Indian politician (1938–2013)

Manharan Lal Pandey (27 October 1938 - 21 January 2013) was an Indian Politician and Member of Parliament representing Janjgir constituency of Madhya Pradesh (now in Chhattisgarh) in 11th Lok Sabha. He was a member of the Bharatiya Janata Party.

==Career==
Pandey was first elected to Madhya Pradesh Legislative Assembly in 1967 from Takhatpur on Jan Sangh ticket and became Minister of State for Electricity.

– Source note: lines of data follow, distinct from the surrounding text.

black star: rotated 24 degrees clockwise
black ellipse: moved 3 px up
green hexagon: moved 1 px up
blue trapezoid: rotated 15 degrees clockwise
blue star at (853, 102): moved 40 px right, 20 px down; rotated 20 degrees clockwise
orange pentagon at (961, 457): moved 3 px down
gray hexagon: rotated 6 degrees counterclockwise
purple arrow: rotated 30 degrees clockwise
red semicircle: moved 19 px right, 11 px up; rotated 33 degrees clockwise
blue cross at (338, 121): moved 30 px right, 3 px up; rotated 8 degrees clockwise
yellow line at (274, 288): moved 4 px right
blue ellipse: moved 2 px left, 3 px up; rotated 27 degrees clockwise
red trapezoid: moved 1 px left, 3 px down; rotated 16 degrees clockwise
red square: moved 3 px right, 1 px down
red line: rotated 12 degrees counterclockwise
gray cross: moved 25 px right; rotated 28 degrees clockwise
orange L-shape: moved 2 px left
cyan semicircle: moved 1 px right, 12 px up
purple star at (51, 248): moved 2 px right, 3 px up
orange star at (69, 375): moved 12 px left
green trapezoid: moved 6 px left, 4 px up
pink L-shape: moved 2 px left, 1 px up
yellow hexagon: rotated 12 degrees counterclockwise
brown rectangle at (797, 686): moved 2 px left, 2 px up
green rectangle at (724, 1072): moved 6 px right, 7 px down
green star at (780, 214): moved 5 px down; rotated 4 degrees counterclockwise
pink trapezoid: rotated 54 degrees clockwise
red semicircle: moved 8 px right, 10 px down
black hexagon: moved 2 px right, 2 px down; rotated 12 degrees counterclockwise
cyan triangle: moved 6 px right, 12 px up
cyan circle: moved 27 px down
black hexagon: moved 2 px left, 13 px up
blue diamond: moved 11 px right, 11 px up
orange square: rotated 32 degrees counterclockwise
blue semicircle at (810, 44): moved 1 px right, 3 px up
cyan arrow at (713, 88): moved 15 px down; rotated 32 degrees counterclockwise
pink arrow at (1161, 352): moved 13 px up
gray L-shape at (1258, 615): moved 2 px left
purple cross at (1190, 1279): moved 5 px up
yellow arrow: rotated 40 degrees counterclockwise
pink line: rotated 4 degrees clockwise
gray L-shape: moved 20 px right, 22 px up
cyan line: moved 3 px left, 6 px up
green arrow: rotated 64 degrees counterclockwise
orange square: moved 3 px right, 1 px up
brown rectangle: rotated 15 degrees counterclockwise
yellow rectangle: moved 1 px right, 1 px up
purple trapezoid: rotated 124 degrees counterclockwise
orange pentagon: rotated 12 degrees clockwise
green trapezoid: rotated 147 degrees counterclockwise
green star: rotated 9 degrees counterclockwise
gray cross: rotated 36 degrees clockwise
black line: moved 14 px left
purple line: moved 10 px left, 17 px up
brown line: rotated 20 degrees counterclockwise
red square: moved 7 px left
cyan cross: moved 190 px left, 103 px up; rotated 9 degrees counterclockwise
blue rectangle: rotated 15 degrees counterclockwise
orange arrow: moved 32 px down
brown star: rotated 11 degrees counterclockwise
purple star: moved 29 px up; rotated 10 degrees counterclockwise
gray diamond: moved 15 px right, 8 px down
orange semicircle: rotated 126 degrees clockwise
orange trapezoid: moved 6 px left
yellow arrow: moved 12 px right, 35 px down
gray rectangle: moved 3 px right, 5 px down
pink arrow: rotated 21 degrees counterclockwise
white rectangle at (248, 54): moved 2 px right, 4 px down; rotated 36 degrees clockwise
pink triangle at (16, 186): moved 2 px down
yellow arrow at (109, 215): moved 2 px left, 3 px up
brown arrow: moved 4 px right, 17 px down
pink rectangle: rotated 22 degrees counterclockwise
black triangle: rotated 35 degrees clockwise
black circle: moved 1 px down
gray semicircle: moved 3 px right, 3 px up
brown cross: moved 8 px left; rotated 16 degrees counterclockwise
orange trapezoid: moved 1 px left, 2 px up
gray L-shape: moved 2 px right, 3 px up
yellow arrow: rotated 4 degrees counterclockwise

In 1972 Election, he lost the seat to Congress Party but won 1977 election on Janata Party ticket and became Minister of State in Kailash Chandra Joshi and Virendra Kumar Sakhlecha ministry. Again, he lost 1980 election but won 1985, 1990 and 1993 election consecutively. He was elected to 11th Lok Sabha in 1996 but lost 1998 General election to Charan Das Mahant of Congress by margin of 44,586 votes.